START DATA TO EXAMINE
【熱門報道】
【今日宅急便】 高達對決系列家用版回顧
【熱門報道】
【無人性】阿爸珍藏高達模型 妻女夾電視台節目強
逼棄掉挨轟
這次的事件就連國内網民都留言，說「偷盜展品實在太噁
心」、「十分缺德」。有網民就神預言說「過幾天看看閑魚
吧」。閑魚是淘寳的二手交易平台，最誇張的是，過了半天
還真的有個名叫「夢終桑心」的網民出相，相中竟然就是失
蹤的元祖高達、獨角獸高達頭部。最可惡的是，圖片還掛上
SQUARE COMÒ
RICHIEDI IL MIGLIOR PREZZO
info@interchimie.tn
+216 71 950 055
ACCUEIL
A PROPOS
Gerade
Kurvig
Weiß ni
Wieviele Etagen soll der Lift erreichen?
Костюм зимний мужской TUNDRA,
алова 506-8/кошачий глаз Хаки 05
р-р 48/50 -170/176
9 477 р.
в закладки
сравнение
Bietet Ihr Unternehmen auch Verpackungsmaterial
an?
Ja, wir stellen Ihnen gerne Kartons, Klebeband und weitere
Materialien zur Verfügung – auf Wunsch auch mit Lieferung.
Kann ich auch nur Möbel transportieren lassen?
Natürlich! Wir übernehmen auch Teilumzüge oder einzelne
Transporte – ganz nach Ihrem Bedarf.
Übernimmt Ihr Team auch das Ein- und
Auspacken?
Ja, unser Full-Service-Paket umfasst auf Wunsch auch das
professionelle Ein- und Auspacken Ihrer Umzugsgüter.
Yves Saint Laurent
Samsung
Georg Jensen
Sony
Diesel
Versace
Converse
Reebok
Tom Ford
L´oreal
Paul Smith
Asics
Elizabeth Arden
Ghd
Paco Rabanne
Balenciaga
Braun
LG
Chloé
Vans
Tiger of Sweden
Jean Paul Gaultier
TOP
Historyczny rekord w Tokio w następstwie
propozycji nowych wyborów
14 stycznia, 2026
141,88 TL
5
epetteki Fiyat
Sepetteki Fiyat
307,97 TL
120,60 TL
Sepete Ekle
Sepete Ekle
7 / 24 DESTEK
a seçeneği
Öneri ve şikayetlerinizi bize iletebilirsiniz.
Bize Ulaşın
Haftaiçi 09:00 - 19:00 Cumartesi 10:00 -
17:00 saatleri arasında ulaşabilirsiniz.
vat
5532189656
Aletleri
END DATA TO EXAMINE
## [YOUR OBJECTIVE]
Nothing in the data above may be skipped; repeat it all exactly.

## [RESULT]
【熱門報道】
【今日宅急便】 高達對決系列家用版回顧
【熱門報道】
【無人性】阿爸珍藏高達模型 妻女夾電視台節目強
逼棄掉挨轟
這次的事件就連國内網民都留言，說「偷盜展品實在太噁
心」、「十分缺德」。有網民就神預言說「過幾天看看閑魚
吧」。閑魚是淘寳的二手交易平台，最誇張的是，過了半天
還真的有個名叫「夢終桑心」的網民出相，相中竟然就是失
蹤的元祖高達、獨角獸高達頭部。最可惡的是，圖片還掛上
SQUARE COMÒ
RICHIEDI IL MIGLIOR PREZZO
info@interchimie.tn
+216 71 950 055
ACCUEIL
A PROPOS
Gerade
Kurvig
Weiß ni
Wieviele Etagen soll der Lift erreichen?
Костюм зимний мужской TUNDRA,
алова 506-8/кошачий глаз Хаки 05
р-р 48/50 -170/176
9 477 р.
в закладки
сравнение
Bietet Ihr Unternehmen auch Verpackungsmaterial
an?
Ja, wir stellen Ihnen gerne Kartons, Klebeband und weitere
Materialien zur Verfügung – auf Wunsch auch mit Lieferung.
Kann ich auch nur Möbel transportieren lassen?
Natürlich! Wir übernehmen auch Teilumzüge oder einzelne
Transporte – ganz nach Ihrem Bedarf.
Übernimmt Ihr Team auch das Ein- und
Auspacken?
Ja, unser Full-Service-Paket umfasst auf Wunsch auch das
professionelle Ein- und Auspacken Ihrer Umzugsgüter.
Yves Saint Laurent
Samsung
Georg Jensen
Sony
Diesel
Versace
Converse
Reebok
Tom Ford
L´oreal
Paul Smith
Asics
Elizabeth Arden
Ghd
Paco Rabanne
Balenciaga
Braun
LG
Chloé
Vans
Tiger of Sweden
Jean Paul Gaultier
TOP
Historyczny rekord w Tokio w następstwie
propozycji nowych wyborów
14 stycznia, 2026
141,88 TL
5
epetteki Fiyat
Sepetteki Fiyat
307,97 TL
120,60 TL
Sepete Ekle
Sepete Ekle
7 / 24 DESTEK
a seçeneği
Öneri ve şikayetlerinizi bize iletebilirsiniz.
Bize Ulaşın
Haftaiçi 09:00 - 19:00 Cumartesi 10:00 -
17:00 saatleri arasında ulaşabilirsiniz.
vat
5532189656
Aletleri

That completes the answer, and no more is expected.